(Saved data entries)
....
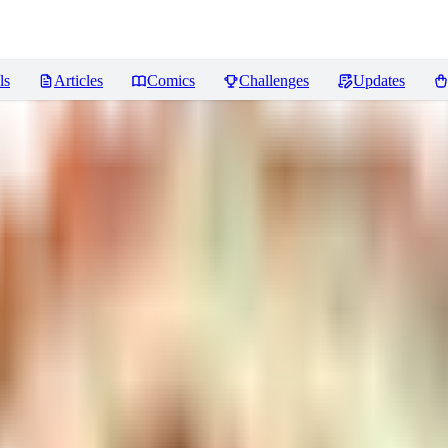
ls
Articles
Comics
Challenges
Updates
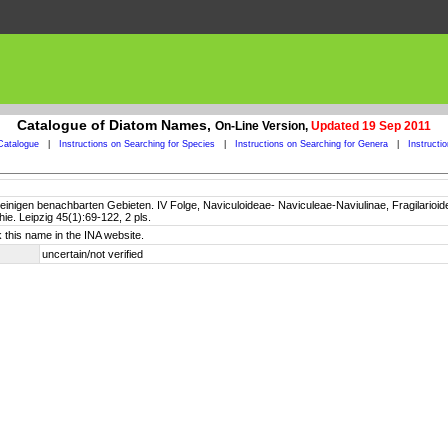
Catalogue of Diatom Names,
On-Line Version,
Updated 19 Sep 2011
Catalogue
|
Instructions on Searching for Species
|
Instructions on Searching for Genera
|
Instructi
inigen benachbarten Gebieten. IV Folge, Naviculoideae- Naviculeae-Naviulinae, Fragilarioidea
e. Leipzig 45(1):69-122, 2 pls.
 this name in the INA website.
uncertain/not verified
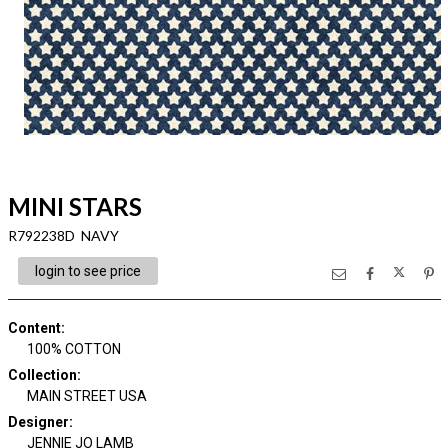
MINI STARS
R792238D NAVY
login to see price
Content
:
100% COTTON
Collection
:
MAIN STREET USA
Designer
:
JENNIE JO LAMB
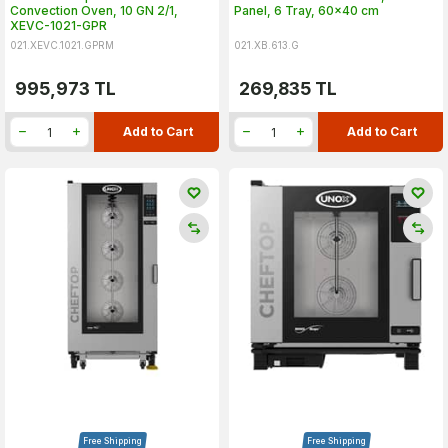
Convection Oven, 10 GN 2/1,
Panel, 6 Tray, 60x40 cm
XEVC-1021-GPR
021.XEVC.1021.GPRM
021.XB.613.G
995,973
TL
269,835
TL
Add to Cart
Add to Cart
Free Shipping
Free Shipping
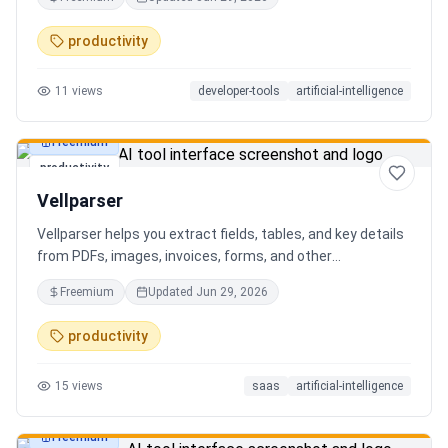
AI client can search, read, and write your notes. Hybrid
search on by default. Free.
productivity
11
views
developer-tools
artificial-intelligence
Freemium
productivity
Vellparser
Vellparser helps you extract fields, tables, and key details
from PDFs, images, invoices, forms, and other
documents. Define what data you need, upload your files,
Freemium
Updated
Jun 29, 2026
review the extracted results, and export structured data
for spreadsheets, databases, or automation workflows.
productivity
15
views
saas
artificial-intelligence
Freemium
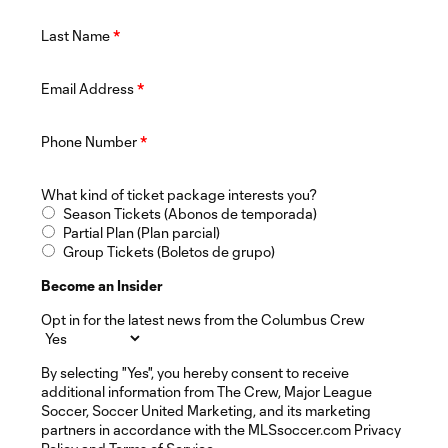
Last Name
*
Email Address
*
Phone Number
*
What kind of ticket package interests you?
Season Tickets (Abonos de temporada)
Partial Plan (Plan parcial)
Group Tickets (Boletos de grupo)
Become an Insider
Opt in for the latest news from the Columbus Crew
By selecting "Yes", you hereby consent to receive
additional information from The Crew, Major League
Soccer, Soccer United Marketing, and its marketing
partners in accordance with the MLSsoccer.com Privacy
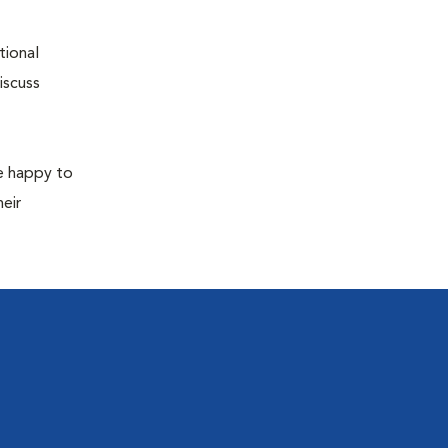
tional
iscuss
re happy to
eir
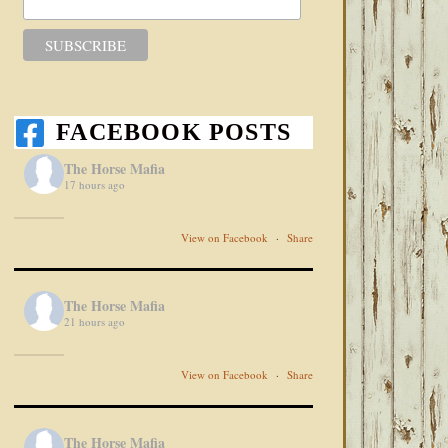
FACEBOOK POSTS
The Horse Mafia
17 hours ago
View on Facebook
·
Share
The Horse Mafia
21 hours ago
View on Facebook
·
Share
The Horse Mafia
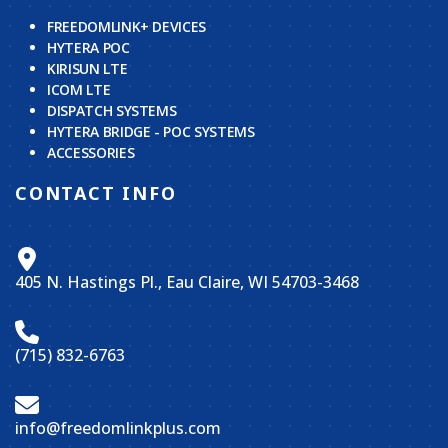
FREEDOMLINK+ DEVICES
HYTERA POC
KIRISUN LTE
ICOM LTE
DISPATCH SYSTEMS
HYTERA BRIDGE - POC SYSTEMS
ACCESSORIES
CONTACT INFO
405 N. Hastings Pl., Eau Claire, WI 54703-3468
(715) 832-6763
info@freedomlinkplus.com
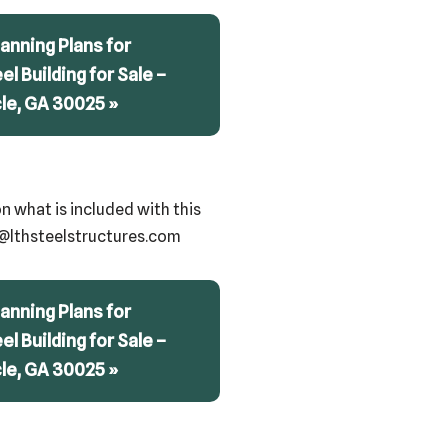
anning Plans for
eel Building for Sale –
cle, GA 30025 »
n what is included with this
ry@lthsteelstructures.com
anning Plans for
eel Building for Sale –
cle, GA 30025 »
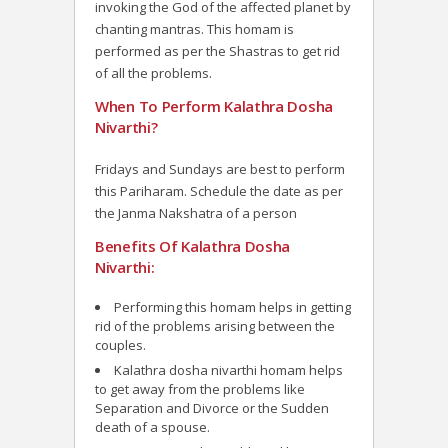
invoking the God of the affected planet by
chanting mantras. This homam is
performed as per the Shastras to get rid
of all the problems.
When To Perform Kalathra Dosha
Nivarthi?
Fridays and Sundays are best to perform
this Pariharam. Schedule the date as per
the Janma Nakshatra of a person
Benefits Of Kalathra Dosha
Nivarthi:
Performing this homam helps in getting
rid of the problems arising between the
couples.
Kalathra dosha nivarthi homam helps
to get away from the problems like
Separation and Divorce or the Sudden
death of a spouse.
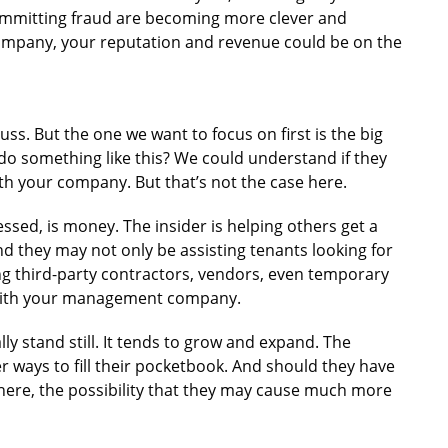
committing fraud are becoming more clever and
 company, your reputation and revenue could be on the
uss. But the one we want to focus on first is the big
 something like this? We could understand if they
th your company. But that’s not the case here.
ssed, is money. The insider is helping others get a
nd they may not only be assisting tenants looking for
ng third-party contractors, vendors, even temporary
with your management company.
lly stand still. It tends to grow and expand. The
r ways to fill their pocketbook. And should they have
there, the possibility that they may cause much more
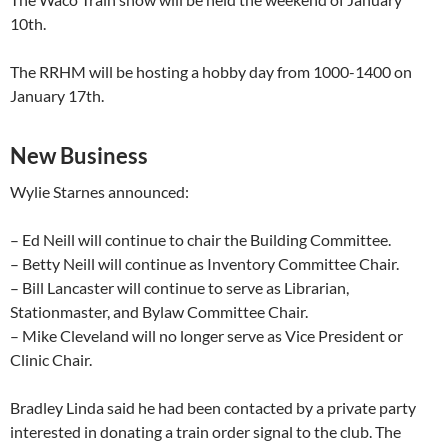
10th.
The RRHM will be hosting a hobby day from 1000-1400 on
January 17th.
New Business
Wylie Starnes announced:
– Ed Neill will continue to chair the Building Committee.
– Betty Neill will continue as Inventory Committee Chair.
– Bill Lancaster will continue to serve as Librarian,
Stationmaster, and Bylaw Committee Chair.
– Mike Cleveland will no longer serve as Vice President or
Clinic Chair.
Bradley Linda said he had been contacted by a private party
interested in donating a train order signal to the club. The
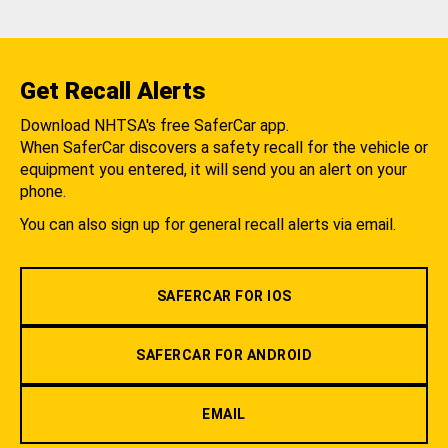
Get Recall Alerts
Download NHTSA's free SaferCar app.
When SaferCar discovers a safety recall for the vehicle or
equipment you entered, it will send you an alert on your
phone.
You can also sign up for general recall alerts via email.
SAFERCAR FOR IOS
SAFERCAR FOR ANDROID
EMAIL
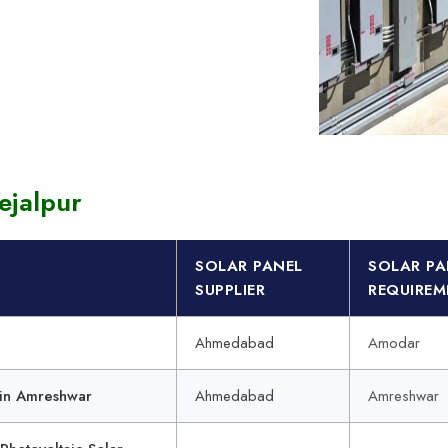
Panels for School Buildings in india
voltaic Systems Cost Manufacturer
Solar Power Plant Exporter
ejalpur
SOLAR PANEL
SOLAR PA
SUPPLIER
REQUIREM
Ahmedabad
Amodar
in Amreshwar
Ahmedabad
Amreshwar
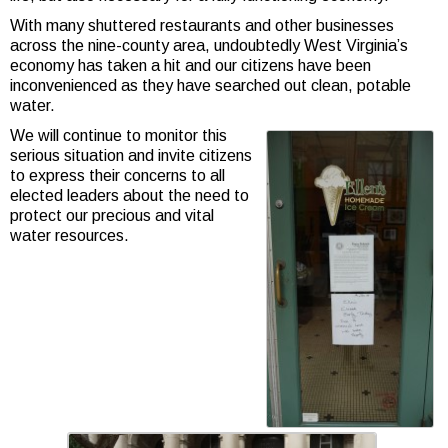
With many shuttered restaurants and other businesses
across the nine-county area, undoubtedly West Virginia’s
economy has taken a hit and our citizens have been
inconvenienced as they have searched out clean, potable
water.
We will continue to monitor this
serious situation and invite citizens
to express their concerns to all
elected leaders about the need to
protect our precious and vital
water resources.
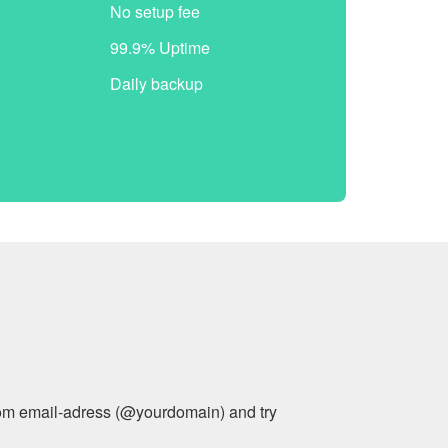
No setup fee
99.9% Uptime
Daily backup
stom email-adress (@yourdomain) and try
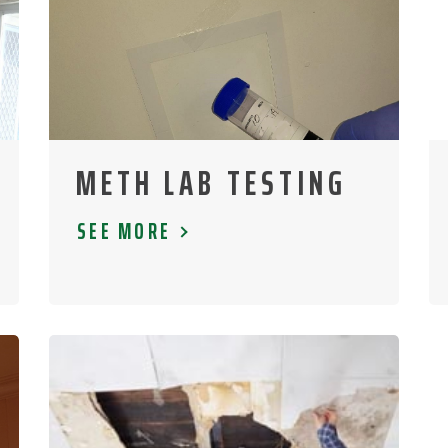
METH LAB TESTING
SEE MORE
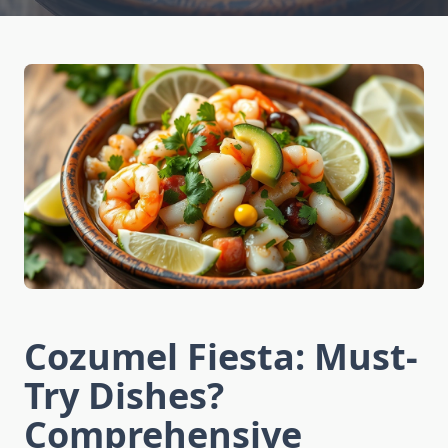
Cozumel Fiesta: Must-
Try Dishes?
Comprehensive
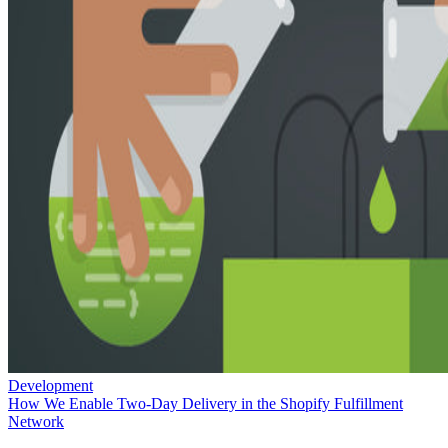
Development
How We Enable Two-Day Delivery in the Shopify Fulfillment
Network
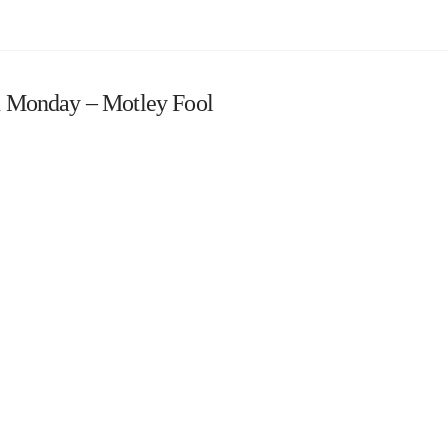
 Monday – Motley Fool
....
_What the task requires_
For every line above, produce an exact transcription that omits the images.

_Final answer_
ls
Articles
Comics
Challenges
Updates
Catalogue of Diatom Names,
On-Line Version,
Updated 19 Sep 2011
Catalogue
|
Instructions on Searching for Species
|
Instructions on Searching for Genera
|
Instructi
inigen benachbarten Gebieten. IV Folge, Naviculoideae- Naviculeae-Naviulinae, Fragilarioidea
e. Leipzig 45(1):69-122, 2 pls.
 this name in the INA website.
uncertain/not verified
MINI STARS
R792238D NAVY
login to see price
Content
:
100% COTTON
Collection
:
MAIN STREET USA
Designer
:
JENNIE JO LAMB
Convection Oven, 10 GN 2/1,
Panel, 6 Tray, 60x40 cm
XEVC-1021-GPR
021.XEVC.1021.GPRM
021.XB.613.G
995,973
TL
269,835
TL
Add to Cart
Add to Cart
Free Shipping
Free Shipping
AI client can search, read, and write your notes. Hybrid
search on by default. Free.
productivity
11
views
developer-tools
artificial-intelligence
Freemium
productivity
Vellparser
Vellparser helps you extract fields, tables, and key details
from PDFs, images, invoices, forms, and other
documents. Define what data you need, upload your files,
Freemium
Updated
Jun 29, 2026
review the extracted results, and export structured data
for spreadsheets, databases, or automation workflows.
productivity
15
views
saas
artificial-intelligence
Freemium
Last Name
*
Email Address
*
Phone Number
*
What kind of ticket package interests you?
Season Tickets (Abonos de temporada)
Partial Plan (Plan parcial)
Group Tickets (Boletos de grupo)
Become an Insider
Opt in for the latest news from the Columbus Crew
By selecting "Yes", you hereby consent to receive
additional information from The Crew, Major League
Soccer, Soccer United Marketing, and its marketing
partners in accordance with the MLSsoccer.com Privacy
tional
iscuss
re happy to
eir
FACEBOOK POSTS
The Horse Mafia
17 hours ago
View on Facebook
·
Share
The Horse Mafia
21 hours ago
View on Facebook
·
Share
The Horse Mafia
FREEDOMLINK+ DEVICES
HYTERA POC
KIRISUN LTE
ICOM LTE
DISPATCH SYSTEMS
HYTERA BRIDGE - POC SYSTEMS
ACCESSORIES
CONTACT INFO
405 N. Hastings Pl., Eau Claire, WI 54703-3468
(715) 832-6763
info@freedomlinkplus.com
anning Plans for
eel Building for Sale –
cle, GA 30025 »
n what is included with this
ry@lthsteelstructures.com
anning Plans for
eel Building for Sale –
cle, GA 30025 »
invoking the God of the affected planet by
chanting mantras. This homam is
performed as per the Shastras to get rid
of all the problems.
When To Perform Kalathra Dosha
Nivarthi?
Fridays and Sundays are best to perform
this Pariharam. Schedule the date as per
the Janma Nakshatra of a person
Benefits Of Kalathra Dosha
Nivarthi:
Performing this homam helps in getting
rid of the problems arising between the
couples.
Kalathra dosha nivarthi homam helps
to get away from the problems like
Separation and Divorce or the Sudden
death of a spouse.
committing fraud are becoming more clever and
 company, your reputation and revenue could be on the
uss. But the one we want to focus on first is the big
 something like this? We could understand if they
th your company. But that’s not the case here.
ssed, is money. The insider is helping others get a
nd they may not only be assisting tenants looking for
ng third-party contractors, vendors, even temporary
with your management company.
lly stand still. It tends to grow and expand. The
r ways to fill their pocketbook. And should they have
there, the possibility that they may cause much more
10th.
The RRHM will be hosting a hobby day from 1000-1400 on
January 17th.
New Business
Wylie Starnes announced:
– Ed Neill will continue to chair the Building Committee.
– Betty Neill will continue as Inventory Committee Chair.
– Bill Lancaster will continue to serve as Librarian,
Stationmaster, and Bylaw Committee Chair.
– Mike Cleveland will no longer serve as Vice President or
Clinic Chair.
Bradley Linda said he had been contacted by a private party
interested in donating a train order signal to the club. The
Get Recall Alerts
Download NHTSA's free SaferCar app.
When SaferCar discovers a safety recall for the vehicle or
equipment you entered, it will send you an alert on your
phone.
You can also sign up for general recall alerts via email.
SAFERCAR FOR IOS
SAFERCAR FOR ANDROID
EMAIL
Panels for School Buildings in india
voltaic Systems Cost Manufacturer
Solar Power Plant Exporter
ejalpur
SOLAR PANEL
SOLAR PA
SUPPLIER
REQUIREM
Ahmedabad
Amodar
in Amreshwar
Ahmedabad
Amreshwar
With many shuttered restaurants and other businesses
across the nine-county area, undoubtedly West Virginia’s
economy has taken a hit and our citizens have been
inconvenienced as they have searched out clean, potable
water.
We will continue to monitor this
serious situation and invite citizens
to express their concerns to all
elected leaders about the need to
protect our precious and vital
water resources.
No setup fee
99.9% Uptime
Daily backup
stom email-adress (@yourdomain) and try
METH LAB TESTING
SEE MORE
Cozumel Fiesta: Must-
Try Dishes?
Comprehensive
Development
How We Enable Two-Day Delivery in the Shopify Fulfillment
Network
 Monday – Motley Fool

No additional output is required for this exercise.